Molecular identification of four Sarcocystis species in the herring gull, Larus argentatus, from Lithuania

Background

Birds of the family Laridae have not been intensively examined for infections with Sarcocystis spp. To date, sarcocysts of two species, S. lari and S. wobeseri, have been identified in the muscles of gulls. The aim of the present study was to evaluate the species richness of Sarcocystis in the herring gull, Larus argentatus, from Lithuania.

Methods

In the period between 2013 and 2019, leg muscles of 35 herring gulls were examined for sarcocysts of Sarcocystis spp. Sarcocystis spp. were characterised morphologically based on a light microscopy study. Four sarcocysts isolated from the muscles of each infected bird were subjected to further molecular examination. Sarcocystis species were identified by means of ITS1 sequence analysis.

Results

Sarcocysts were detected in 9/35 herring gulls (25.7%). Using light microscopy, one morphological type of sarcocysts was observed.

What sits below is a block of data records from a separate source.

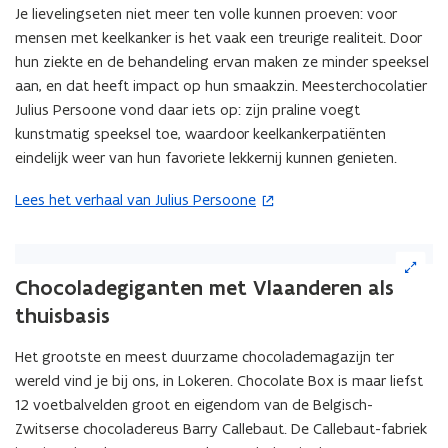
Je lievelingseten niet meer ten volle kunnen proeven: voor
t
mensen met keelkanker is het vaak een treurige realiteit. Door
i
hun ziekte en de behandeling ervan maken ze minder speeksel
n
aan, en dat heeft impact op hun smaakzin. Meesterchocolatier
n
Julius Persoone vond daar iets op: zijn praline voegt
i
kunstmatig speeksel toe, waardoor keelkankerpatiënten
e
eindelijk weer van hun favoriete lekkernij kunnen genieten.
u
w
Lees het verhaal van Julius Persoone
(
v
o
e
p
(Klik
n
e
op
s
Chocoladegiganten met Vlaanderen als
de
n
t
thuisbasis
afbeelding
t
e
voor
i
r
Het grootste en meest duurzame chocolademagazijn ter
een
n
)
vergrote
wereld vind je bij ons, in Lokeren. Chocolate Box is maar liefst
n
weergave)
12 voetbalvelden groot en eigendom van de Belgisch-
i
Zwitserse chocoladereus Barry Callebaut. De Callebaut-fabriek
e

Sarcocysts were microscopic, thread-like, had a smooth and thin (about 1 µm) cyst wall and were filled with banana-shaped bradyzoites. On the basis of ITS1 sequences, four Sarcocystis species, S. columbae, S. halieti, S. lari and S. wobeseri, were identified. Furthermore, it was demonstrated that a single infected herring gull could host two Sarcocystis species indistinguishable under light microscopy.

Conclusions

Larus argentatus is the first bird species found to act as intermediate host of four Sarcocystis spp. According to current knowledge, five species, S. falcatula, S. calchasi, S. wobeseri, S. columbae and S. halieti can use birds belonging to different orders as intermediate hosts.